In the first part of this review, we looked at the hardware, and
continued with the BIOS and Vista boot in the second part. We open the third part with a picture of how Vista welcomes you once that you have this rig:
We cannot wait for Microsoft to finally release a Windows 7 Releace Candidate. While Vista is working like a charm on this setup [Nova, should we state only on this setup - Ed.], it is no secret that W7 and its built-in file system optimizations for SSDs would make this setup fly.
In the meantime, pictures like this are the reason why you should leave the Welcome screen on. No matter what your day is, just looking at this overview makes me smile. An ideal graphics card for this system would be a nVidia Quadro FX 5800 or the upcoming Fire Pro 9000 series dual-GPU card.

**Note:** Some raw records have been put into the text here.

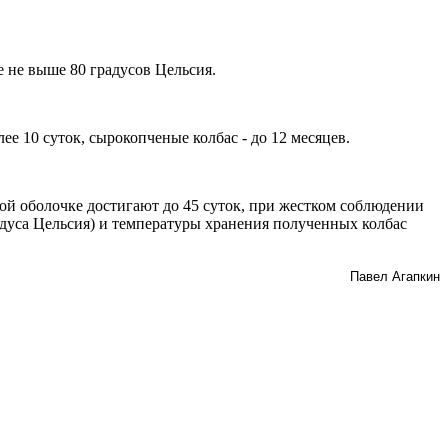
 не выше 80 градусов Цельсия.
ее 10 суток, сырокопченые колбас - до 12 месяцев.
ой оболочке достигают до 45 суток, при жестком соблюдении
адуса Цельсия) и температуры хранения полученных колбас
​Павел Агапкин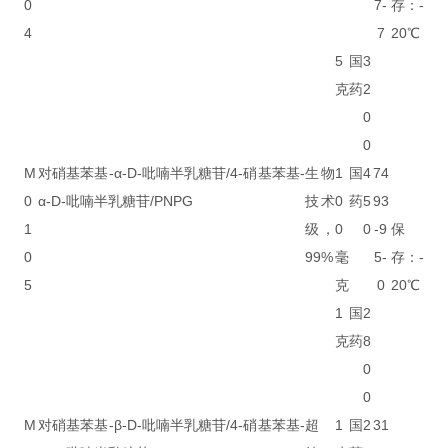
0
7-
存：-
4
7
20℃
5
国
3
克
药
2
0
0
M
对硝基苯基-α-D-吡喃半乳糖苷/4-硝基苯基-
生物
1
国
4
74
0
α-D-吡喃半乳糖苷/PNPG
技术
0
药
5
93
1
级，
0
0
-9
保
0
99%
毫
5-
存：-
5
克
0
20℃
1
国
2
克
药
8
0
0
M
对硝基苯基-β-D-吡喃半乳糖苷/4-硝基苯基-
超
1
国
2
31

Loading Windows with 8 physical cores yields a little bit different memory occupancy - 80 MB extra is cached
If issues arise, disable Hyper-Threading and decrease task manager to 8 cores, instead of 16 threads.
are the first sets of benchmarks I ran, just in time for the official launch. Cutting to the chase: the first round of benchmarks, focusing mostly on
SiSoft Sandra 2009 SP3 beta, CineBench R10 and Linpack 10, used all default
system settings and SMT aka Hyper-Threading enabled. Turbo and NUMA
were always enabled in all tests. We did encounter various issues which we will address in this article, but all of the issues can be resolved by disabling Hyper-Threading technology.
Synthetic (does not) lie: 8-core Nehalem beats out 16-core AMD system
Oh my... are we seeing 138 GFLOPS Double-Precision from a two-socket system? nVidia now needs a new GPU to beat raw numbers achieved by Nehalem-EP. ATI Radeon 4870 is still safe with its 250 GFLOPS. This is ego boasting for Intel engineers par excellence.
SiSoft Sandra is useful for its
very graphical results display in multiple modes - two of which we
use here - and convenient competitive comparisons, usually up to
date, built in. In this round, we covered Sandra CPU tests, Multimedia, Memory bandwidth,
Memory latency (random and linear latency benchmarks).
Memory Latency test - Hyper-Threading enabled and 79ns latency
Seeing 16 threads in Task Manager will yield 79ns. We ran this benchmark several times, and each time score was the same...
Memory Latency test - Hyper-Threading disabled and 78ns
Testing memory latency with HT disabled results in impressive latency of just 78ns. Bear in mind this is a combined 384-bit memory controller, just like GeForce 8800GTX architecture.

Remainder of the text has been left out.